In June 2020, a 41-year-old female nursing manager with a history of chronic rhino-sinusitis presented with myalgia, headache and a postnasal drip with no documented COVID-19 exposure. The patient consulted with her local general practitioner (GP) who diagnosed acute sinusitis and prescribed amoxicillin, nasal decongestants and analgesics.
On day 3, the symptom severity escalated however up until this stage no pyrexia was evident. The patient returned to the GP as her symptoms were not improving and a real-time reverse transcription-polymerase chain reaction (rRT-PCR) nasopharyngeal swab was taken. She was advised to isolate with a clinical diagnosis of COVID-19 infection due to the fact that she was a frontline healthcare worker.
On day 4, pyrexia of greater than 38°C and dyspnoea ensued and the patient went to her nearest Accident & Emergency unit (A&E unit). No co-morbidities were noted.
A Chest X-Ray was completed (figure 1A) and she was diagnosed with bronchopneumonia.
The rRT-PCR of her nasopharyngeal swab returned positive for SARS-CoV-2 but the patient’s clinical condition did not meet the institution’s criteria for hospital admission.
TREATMENT
Since the patient did not meet the hospital admission criteria, she was advised to self-isolate at home and follow a prescribed home care protocol as recommended by the clinician. She was instructed and guided on how to monitor her oxygen saturation and respiratory rate, and to return to the A&E unit if she de-saturated or if her condition deteriorated. The patient was advised to start Vitamin C, D and Zinc supplementation.
Home oxygen at two litres per minute was initiated via nasal canulae. The patient was placed in a prone position. Oxygen saturation immediately improved to 93% but the respiratory rate remained persistently high above 20 bpm. Rivaroxaban 10mg twice daily orally was initiated.
INVESTIGATIONS
Complete blood count revealed white blood cells, 9.57 x 109/L (neutrophils, 42.3%; lymphocytes, 50.6%; and monocytes, 6.5%); haemoglobin 13.4 g/dL; mean corpuscular volume, 85.7 fL; and platelets, 344 x 109/L.
Serum laboratory test results were as follows: creatinine, 0.9 mg/dL; sodium, 143 mmol/L; potassium, 4.0 mmol/L; chloride, 108 mmol/L; C-reactive protein, 17.8 mg/L; and quantitative D-Dimer, 0.23ug/Ml.
Spirometer test was conducted and the Flow Volume Test results indicated a mild restrictive abnormality.
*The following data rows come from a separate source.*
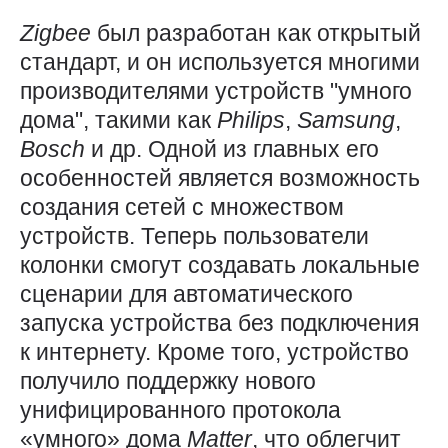
Zigbee
был разработан как открытый
стандарт, и он используется многими
производителями устройств "умного
дома", такими как
Philips
,
Samsung
,
Bosch
и др. Одной из главных его
особенностей является возможность
создания сетей с множеством
устройств. Теперь пользователи
колонки смогут создавать локальные
сценарии для автоматического
запуска устройства без подключения
к интернету. Кроме того, устройство
получило поддержку нового
унифицированного протокола
«умного» дома
Matter
, что облегчит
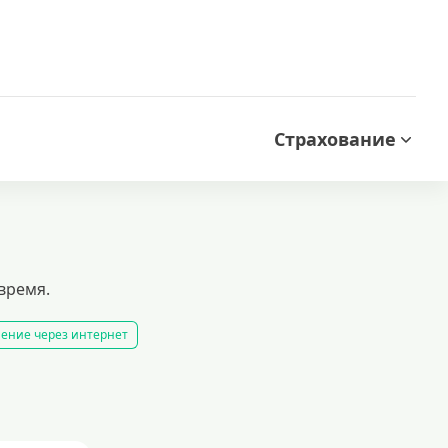
Страхование
время.
ление через интернет
дходит для срочных нужд, даже с плохой кредитной историей. минимум док
дитов
ода
кредиты пенсионерам
кредиты на 1000000 рублей
иты с 18 лет
кредит на 200000 рублей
A reduced FVC with normal FEV1% may only suggest restriction Low vital capacity, which is perhaps due to restriction of lung volumes.
DIFFERENTIAL DIAGNOSIS
Initially the patient presented with non-specific acute symptoms that may be in keeping with a common viral infection (rhinoviruses, non-SARS-CoV-2 coronaviruses and influenza virus). However, with the pyrexia and cough one needs to consider community-acquired pneumonia and SARS-CoV-2.4 The lymphocytosis clearly signified a viral aetiology.
OUTCOME AND FOLLOW UP
On the evening of day 12, the patient felt worse and prednisone 50mg orally per day was initiated by the clinician. Oxygen saturation at this point was 94%, pulse 101 beats/min, respiratory rate 44 breaths/min (bpm) and blood pressure was 82/66 mmHg.
The patient returned to the A&E unit where her respiratory rate was assessed to be 24 bpm. In view of the tachypnoea she was offered an admission bed however declined due to personal reasons.
The patient’s clinical course improved overnight and on day 13, her respiratory rate was 22 bpm. On day 14, her clinical pattern had shown improvement with a respiratory rate consistently below 20 bpm and to the extent that the she was able to walk for the first time in days.